Rocky Mountain Ruby Recap
October 8, 2025
Do What You Love, With People You Love
That’s my simple recipe for finding joy in showing up to work every day. It comes from a few core values I try to live by: be creative, deliver value, and be a good human.
What I Love Doing
I love the act of creating things. It’s that simple. I dream up fictional stories and worlds, orchestrate music with instruments and vocals, concoct cocktails and cuisine, forge pieces of art, and improv role playing games with my kids and friends. Oh, I almost forgot, I also construct software.
Yes, I love creating software. Especially web applications. I enjoy being involved in every stage of the SDLC (Software Delivery Life Cycle), the full creative arc from concept to deployment.
Who I Love Doing It With
The people I work with make or break the experience. My favorite teammates are empathetic, thoughtful, creative, analytical, diverse, collaborative, and just a bit quirky.
How This Led Me to the Ruby Community
This year, my therapist challenged me to think about how my personal values align with my work. As I explored the job market, I found myself pulled toward two areas:
First, a return to UX and Accessibility, an homage to my first role contributing to a web application as a UX Developer at PR Newswire over a decade ago.
Second, I stumbled into the Ruby community. Just like UXers, Rubyists are my kind of quirky. Both communities share something special: they align deeply with my values.
Shared Values
Consider these quotes:
“Design for humans, not users.”
“Matz is nice, so we are nice.”
“Delight is in the details.”
“Optimized for developer happiness.”
“Don’t make me think.”
“There’s more than one way to do it.”
“Make it work for everyone.”
“Happy developers make better software.”
Can you tell which come from UX and which from Ruby? They alternate UX, Ruby, UX, Ruby. What’s the commonality? Positivity, inclusion, happiness, and humanity.Moving Forward
As I evolve from a specialist Front-End Engineer into a Full-Stack Engineer, one who can thoughtfully integrate AI, Ruby on Rails feels like the right first framework.

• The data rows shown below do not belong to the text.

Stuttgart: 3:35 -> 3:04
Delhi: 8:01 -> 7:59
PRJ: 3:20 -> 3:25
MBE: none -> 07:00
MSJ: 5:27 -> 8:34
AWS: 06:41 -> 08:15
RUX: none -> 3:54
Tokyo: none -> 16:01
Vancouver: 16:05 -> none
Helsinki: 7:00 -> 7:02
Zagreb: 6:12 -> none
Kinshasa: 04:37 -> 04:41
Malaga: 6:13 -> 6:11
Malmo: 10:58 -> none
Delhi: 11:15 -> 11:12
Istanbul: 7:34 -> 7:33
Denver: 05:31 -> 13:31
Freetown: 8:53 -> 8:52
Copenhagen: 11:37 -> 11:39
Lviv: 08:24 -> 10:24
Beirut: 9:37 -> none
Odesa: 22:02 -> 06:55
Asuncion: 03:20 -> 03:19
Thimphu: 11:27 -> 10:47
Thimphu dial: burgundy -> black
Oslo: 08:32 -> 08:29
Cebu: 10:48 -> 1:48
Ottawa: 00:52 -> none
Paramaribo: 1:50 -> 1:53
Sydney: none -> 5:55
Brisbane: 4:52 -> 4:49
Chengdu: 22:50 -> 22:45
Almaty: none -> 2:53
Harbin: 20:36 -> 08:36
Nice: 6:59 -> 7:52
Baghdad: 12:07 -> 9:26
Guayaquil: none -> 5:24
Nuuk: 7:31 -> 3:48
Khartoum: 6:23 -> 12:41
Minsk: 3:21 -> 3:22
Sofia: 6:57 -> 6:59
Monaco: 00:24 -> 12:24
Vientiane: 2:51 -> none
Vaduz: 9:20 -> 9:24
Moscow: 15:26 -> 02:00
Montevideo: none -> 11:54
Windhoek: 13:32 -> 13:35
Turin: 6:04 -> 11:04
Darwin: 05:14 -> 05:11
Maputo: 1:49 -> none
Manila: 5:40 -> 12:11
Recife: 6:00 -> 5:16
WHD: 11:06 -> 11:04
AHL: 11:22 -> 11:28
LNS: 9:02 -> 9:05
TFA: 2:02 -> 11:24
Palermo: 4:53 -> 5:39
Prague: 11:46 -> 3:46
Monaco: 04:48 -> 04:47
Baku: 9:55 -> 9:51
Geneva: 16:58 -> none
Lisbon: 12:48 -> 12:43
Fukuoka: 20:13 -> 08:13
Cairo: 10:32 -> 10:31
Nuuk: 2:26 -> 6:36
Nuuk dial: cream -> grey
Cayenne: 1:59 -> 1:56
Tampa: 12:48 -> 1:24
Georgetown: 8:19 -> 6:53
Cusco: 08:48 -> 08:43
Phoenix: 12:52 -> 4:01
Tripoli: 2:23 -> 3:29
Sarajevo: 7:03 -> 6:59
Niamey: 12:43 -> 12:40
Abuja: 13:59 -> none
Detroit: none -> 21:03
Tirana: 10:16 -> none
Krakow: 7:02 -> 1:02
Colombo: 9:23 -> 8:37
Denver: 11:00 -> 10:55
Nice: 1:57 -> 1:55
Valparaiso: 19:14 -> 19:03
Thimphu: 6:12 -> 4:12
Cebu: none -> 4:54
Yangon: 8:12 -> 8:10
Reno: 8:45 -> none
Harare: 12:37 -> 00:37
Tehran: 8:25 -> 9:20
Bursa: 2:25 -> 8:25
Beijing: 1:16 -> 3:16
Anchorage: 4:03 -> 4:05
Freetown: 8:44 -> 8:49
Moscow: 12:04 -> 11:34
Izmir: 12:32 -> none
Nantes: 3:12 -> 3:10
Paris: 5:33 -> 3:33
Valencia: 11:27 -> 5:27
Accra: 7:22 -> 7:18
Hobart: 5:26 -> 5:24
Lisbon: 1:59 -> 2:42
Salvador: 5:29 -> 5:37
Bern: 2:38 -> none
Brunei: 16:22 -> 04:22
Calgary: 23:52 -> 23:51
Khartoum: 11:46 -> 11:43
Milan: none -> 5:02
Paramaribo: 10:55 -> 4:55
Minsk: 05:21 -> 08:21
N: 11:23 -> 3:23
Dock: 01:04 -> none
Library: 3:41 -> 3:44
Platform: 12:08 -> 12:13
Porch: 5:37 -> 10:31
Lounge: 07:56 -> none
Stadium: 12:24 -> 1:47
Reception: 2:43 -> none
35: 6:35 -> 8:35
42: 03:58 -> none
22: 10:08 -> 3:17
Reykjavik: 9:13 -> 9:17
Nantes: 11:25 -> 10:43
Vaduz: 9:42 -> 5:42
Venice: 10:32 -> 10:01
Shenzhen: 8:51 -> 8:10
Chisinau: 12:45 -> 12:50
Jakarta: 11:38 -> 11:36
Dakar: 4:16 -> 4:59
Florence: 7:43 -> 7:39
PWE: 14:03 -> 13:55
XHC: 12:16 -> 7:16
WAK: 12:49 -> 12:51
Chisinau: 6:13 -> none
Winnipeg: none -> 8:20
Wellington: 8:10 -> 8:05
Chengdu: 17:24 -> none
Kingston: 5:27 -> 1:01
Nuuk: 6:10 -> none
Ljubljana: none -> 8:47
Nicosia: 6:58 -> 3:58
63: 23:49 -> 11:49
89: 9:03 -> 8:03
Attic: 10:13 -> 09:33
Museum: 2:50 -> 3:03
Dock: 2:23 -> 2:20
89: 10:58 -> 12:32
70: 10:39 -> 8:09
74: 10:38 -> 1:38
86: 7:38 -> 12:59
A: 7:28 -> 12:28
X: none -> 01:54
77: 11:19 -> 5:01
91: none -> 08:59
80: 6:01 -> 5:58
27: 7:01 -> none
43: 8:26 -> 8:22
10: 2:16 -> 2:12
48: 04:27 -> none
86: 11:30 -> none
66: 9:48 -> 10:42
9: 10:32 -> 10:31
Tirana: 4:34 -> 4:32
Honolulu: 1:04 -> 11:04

To the organizers and attendees of Rocky Mountain Ruby, thank you for embodying everything I hoped your community would be. The talks, the conversations, and the energy reminded me that the future of software doesn’t have to be soullessly automated.
It can, and should, be built by humans with heart, using technology to make the world a better place.
One last shout out. Thank you, Angelo, for sponsoring me to go.
Do what you love, with people you love.